A state arbitrator has decided the first contested case under the state’s new tenure-reform law that involves a teacher’s classroom performance.
And speaking to some of the nuances and complexities of the new law,the decision did not go well for the high-profile district that has made teacher quality a centerpiece of its reforms.
Newark Public Schools this summer filed tenure charges against fourth-grade teacher Thomas Williams, claiming he was “inefficient” as a teacher — using the law’s language for ineffective — and backing up that claim by presenting a record of poor evaluations.
A teacher for 25 years in the district and suspended since the tenure charge, Williams contested the charge and maintained the district’s evaluation system was flawed and failed to meet the requirements of the new law — the Teacher Effectiveness and Accountability for the Children of New Jersey Act (TEACHNJ).
In a quick judgment that is one of the hallmarks of the law’s new arbitration system, arbitrator David Gregory on Dec. 8 found on behalf of Williams, agreeing that the evaluations by his principal were contradictory and “egregiously irreconcilable.”
It was the second arbitrator’s decision filed since TEACHNJ went into effect this summer, directly tying job protection to teachers maintaining strong evaluations and streamlining the system for deciding contested cases.

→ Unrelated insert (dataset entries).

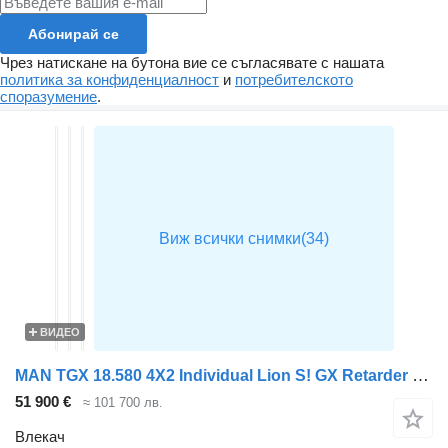
Абонирай се
Чрез натискане на бутона вие се съгласявате с нашата
политика за конфиденциалност
и
потребителското
споразумение
.
ВИДЕО
MAN TGX 18.580 4X2 Individual Lion S! GX Retarder Full-AIr 2xTanks A
51 900 €
≈ 101 700 лв.
Влекач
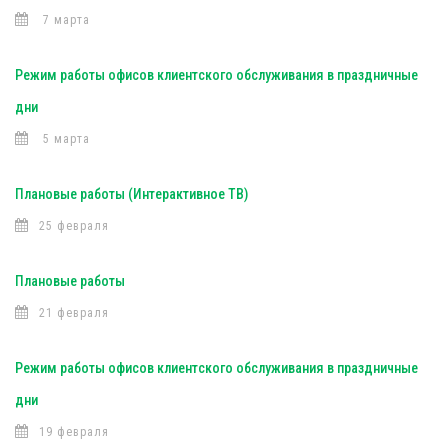
7 марта
Режим работы офисов клиентского обслуживания в праздничные
дни
5 марта
Плановые работы (Интерактивное ТВ)
25 февраля
Плановые работы
21 февраля
Режим работы офисов клиентского обслуживания в праздничные
дни
19 февраля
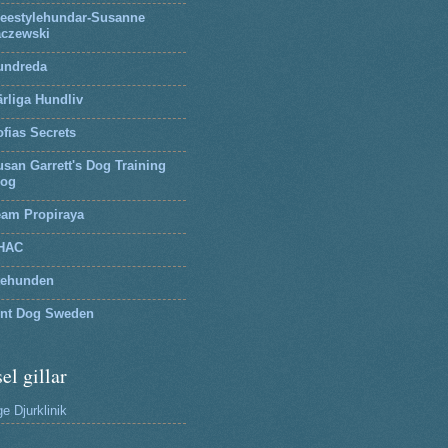
reestylehundar-Susanne
aczewski
undreda
rliga Hundliv
fias Secrets
san Garrett's Dog Training
log
eam Propiraya
HAC
tehunden
lnt Dog Sweden
el gillar
e Djurklinik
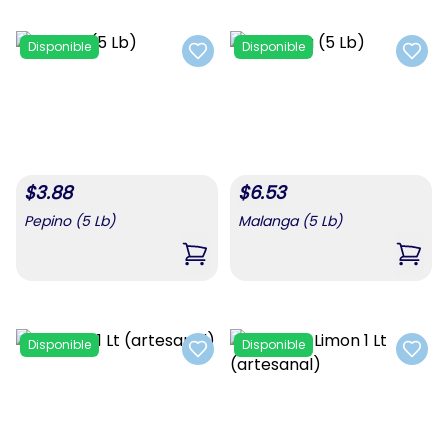
Disponible
Disponible
Add to favorites
Add t
$
3.88
$
6.53
Pepino (5 Lb)
Malanga (5 Lb)
,
Pepino (5 Lb)
,
Mala
Disponible
Disponible
Add to favorites
Add t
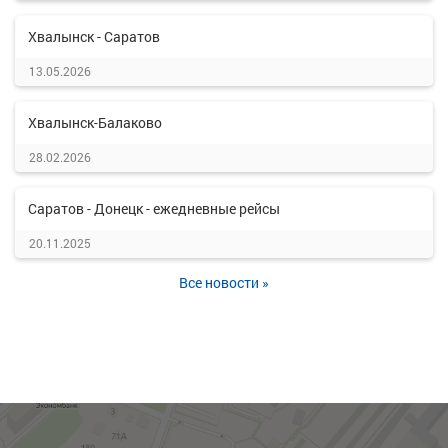
Хвалынск - Саратов
13.05.2026
Хвалынск-Балаково
28.02.2026
Саратов - Донецк - ежедневные рейсы
20.11.2025
Все новости »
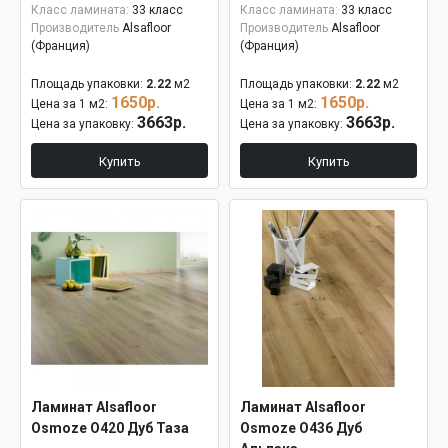
Класс ламината:
33 класс
Класс ламината:
33 класс
Производитель
Alsafloor
Производитель
Alsafloor
(Франция)
(Франция)
Площадь упаковки:
2.22
м2
Площадь упаковки:
2.22
м2
1650р.
1650р.
Цена за 1 м2:
Цена за 1 м2:
3663р.
3663р.
Цена за упаковку:
Цена за упаковку:
Купить
Купить
Ламинат Alsafloor
Ламинат Alsafloor
Osmoze O420 Дуб Таза
Osmoze O436 Дуб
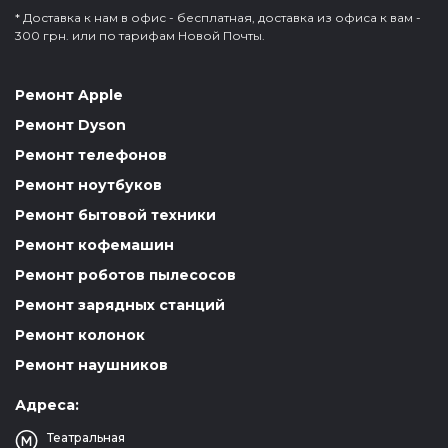
* Доставка к нам в офис - бесплатная, доставка из офиса к вам -
300 грн. или по тарифам Новой Почты.
Ремонт Apple
Ремонт Dyson
Ремонт телефонов
Ремонт ноутбуков
Ремонт бытовой техники
Ремонт кофемашин
Ремонт роботов пылесосов
Ремонт зарядных станций
Ремонт колонок
Ремонт наушников
Адреса:
Театральная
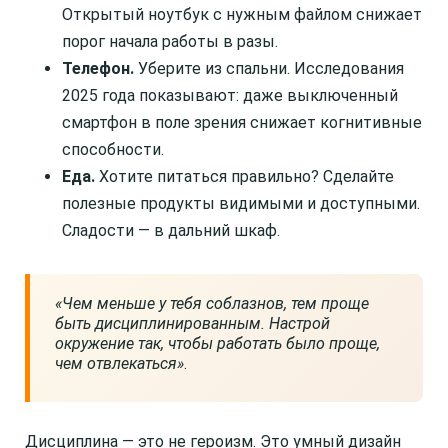
Открытый ноутбук с нужным файлом снижает
порог начала работы в разы.
Телефон.
Уберите из спальни. Исследования
2025 года показывают: даже выключенный
смартфон в поле зрения снижает когнитивные
способности.
Еда.
Хотите питаться правильно? Сделайте
полезные продукты видимыми и доступными.
Сладости — в дальний шкаф.
«Чем меньше у тебя соблазнов, тем проще
быть дисциплинированным. Настрой
окружение так, чтобы работать было проще,
чем отвлекаться»
.
Дисциплина — это не героизм. Это умный дизайн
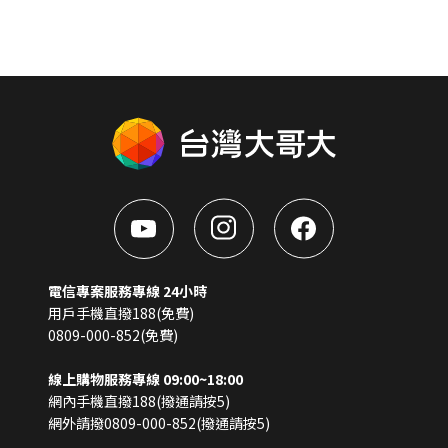
電信專案服務專線 24小時
用戶手機直撥188(免費)
0809-000-852(免費)
線上購物服務專線 09:00~18:00
網內手機直撥188(撥通請按5)
網外請撥0809-000-852(撥通請按5)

The very first case involved a Vineland teacher fired after being arrested for running naked through an apartment complex parking lot. The arbitrator ruled in favor of the district. In that case, the teacher’s classroom performance did not come into question.

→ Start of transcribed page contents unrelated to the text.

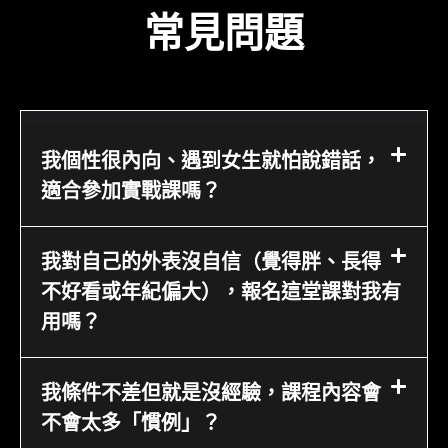
常見問題
我個性很內向、遇到女生就怕說錯話，
適合參加實戰課嗎？
我對自己的外表沒自信（覺得胖、長得
不好看或年紀偏大），報名這堂課對我有
用嗎？
我條件不差但就是沒經驗，課程內容會
不會太多「慣例」？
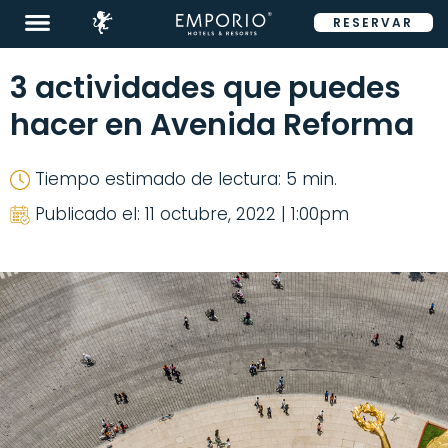
RESERVAR
ENG
3 actividades que puedes
hacer en Avenida Reforma
Tiempo estimado de lectura: 5 min.
Destinos
Publicado el: 11 octubre, 2022 | 1:00pm
Promociones
Habitaciones
Restaurantes
&
Bares
Eventos
Tour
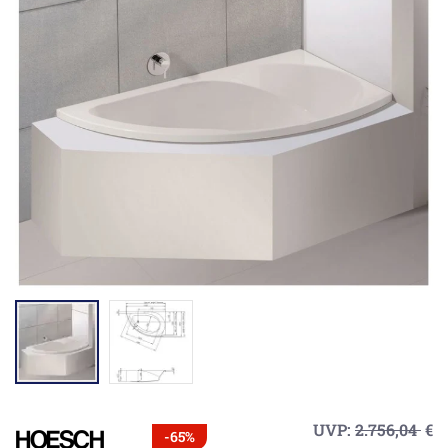
UVP:
2.756,04
€
-65%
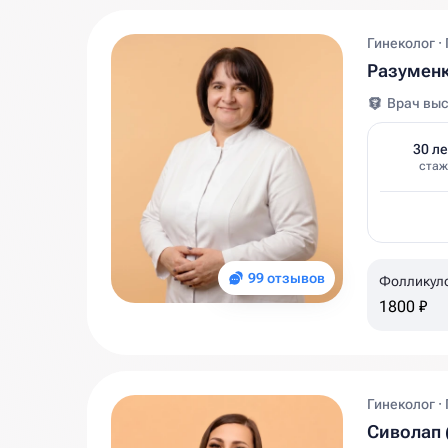
Гинеколог ·
Разуменк
Врач выс
30 ле
стаж
99 отзывов
Фолликул
1800 ₽
Гинеколог ·
Сиволап 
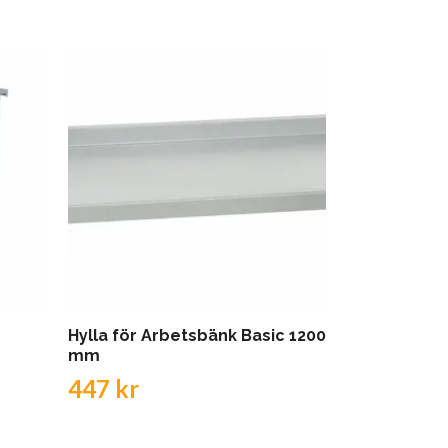
Hylla för Arbetsbänk Basic 1200
Hylla för A
mm
mm
447 kr
539 kr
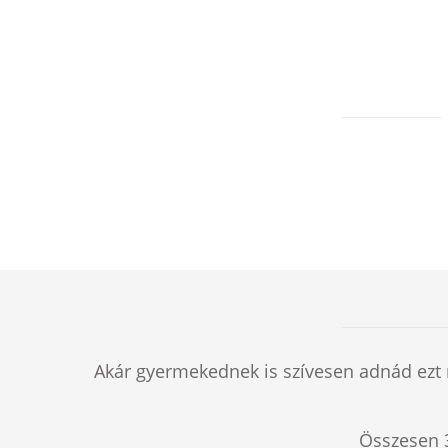
Akár gyermekednek is szívesen adnád ezt 
Összesen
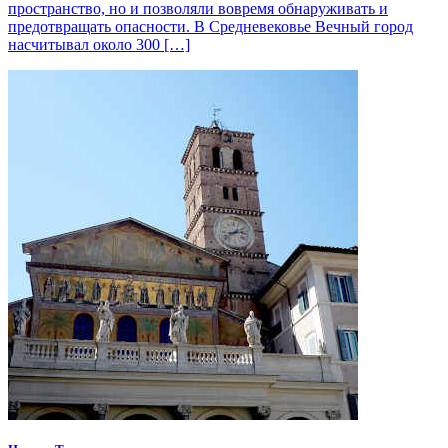
пространство, но и позволяли вовремя обнаруживать и
предотвращать опасности. В Средневековье Вечный город
насчитывал около 300 […]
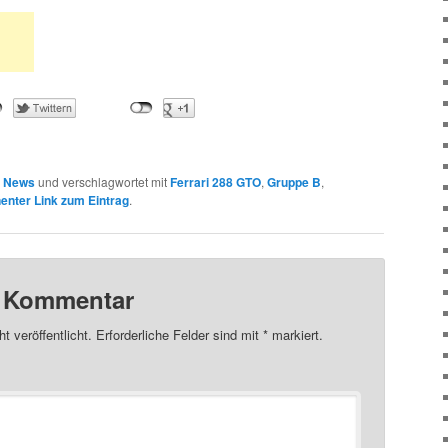
n
News
und verschlagwortet mit
Ferrari 288 GTO
,
Gruppe B
,
nter Link zum Eintrag
.
n Kommentar
t veröffentlicht.
Erforderliche Felder sind mit
*
markiert.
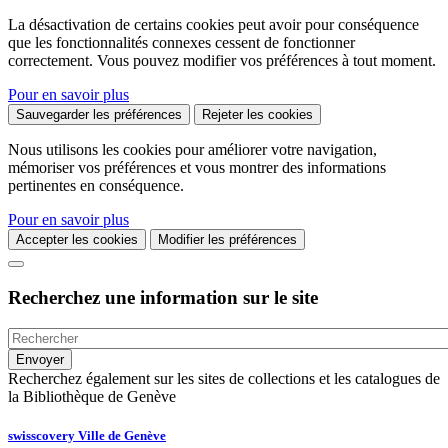
La désactivation de certains cookies peut avoir pour conséquence
que les fonctionnalités connexes cessent de fonctionner
correctement. Vous pouvez modifier vos préférences à tout moment.
Pour en savoir plus
Sauvegarder les préférences
Rejeter les cookies
Nous utilisons les cookies pour améliorer votre navigation,
mémoriser vos préférences et vous montrer des informations
pertinentes en conséquence.
Pour en savoir plus
Accepter les cookies
Modifier les préférences
Recherchez une information sur le site
Recherchez également sur les sites de collections et les catalogues de
la Bibliothèque de Genève
swisscovery Ville de Genève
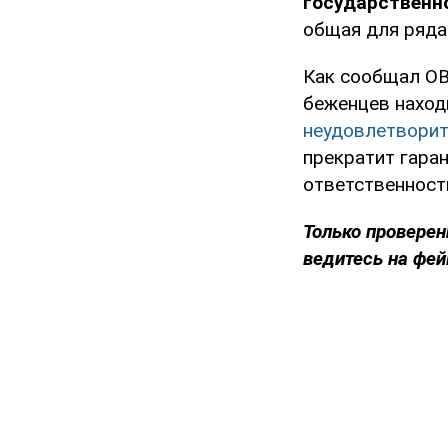
государственн
общая для ряда
Как сообщал OB
беженцев наход
неудовлетворит
прекратит гара
ответственность
Только проверен
ведитесь на фей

But the Newark case before Gregory, a St. John’s University law professor and one of 25 arbitrators chosen to hear tenure cases under the new law, was all about the teacher’s classroom evaluations and how they were carried out.
This is hardly expected to be an isolated case for Newark, as the district under Superintendent Cami Anderson filed close to 50 tenure charges at the end of last year, officials said.

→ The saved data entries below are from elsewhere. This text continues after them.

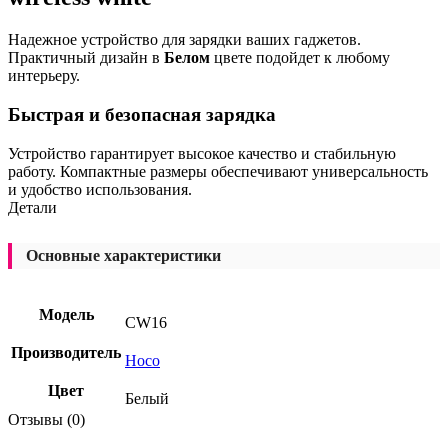
Надежное устройство для зарядки ваших гаджетов.
Практичный дизайн в
Белом
цвете подойдет к любому
интерьеру.
Быстрая и безопасная зарядка
Устройство гарантирует высокое качество и стабильную
работу. Компактные размеры обеспечивают универсальность
и удобство использования.
Детали
Основные характеристики
Модель
CW16
Производитель
Hoco
Цвет
Белый
Отзывы (0)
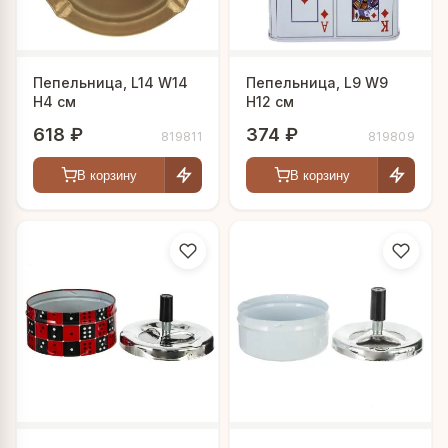
Пепельница, L14 W14
Пепельница, L9 W9
H4 см
H12 см
618 ₽
374 ₽
819811
819809
В корзину
В корзину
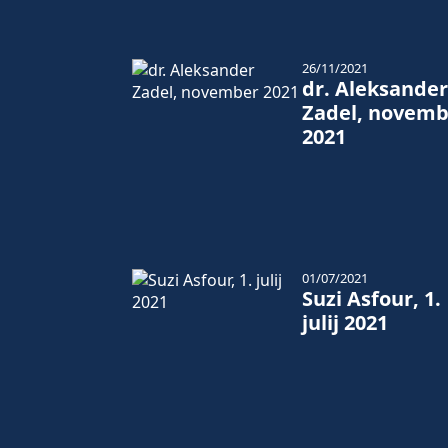
26/11/2021
dr. Aleksander
Zadel, novemb
2021
01/07/2021
Suzi Asfour, 1.
julij 2021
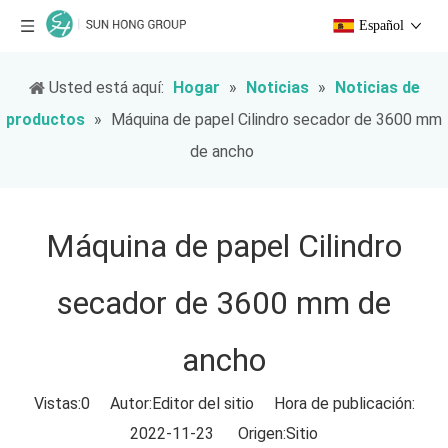
Español
Usted está aquí:
Hogar
»
Noticias
»
Noticias de
productos
»
Máquina de papel Cilindro secador de 3600 mm
de ancho
Máquina de papel Cilindro
secador de 3600 mm de
ancho
Vistas:
0
Autor:Editor del sitio Hora de publicación:
2022-11-23 Origen:
Sitio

Under the new law, the judgments of the evaluations themselves cannot be contested, only whether the process was properly followed and whether, among other standards, it had breached the bounds of “arbitrary and capricious.”
In a colorfully worded decision that invoked former US Supreme Court Justice Felix Frankfurter, Gregory detailed the various evaluations conducted by Williams’ principal at Miller Street School, Shakira Miller-Harrington, and said there was evidence that Williams did not meet the necessary standards.
Using formal teacher evaluation tools that are becoming commonplace under the law, Williams had received ranking of 0 on a scale of 5 in a majority of categories and subcategories, including instruction, planning and preparation, and classroom environment.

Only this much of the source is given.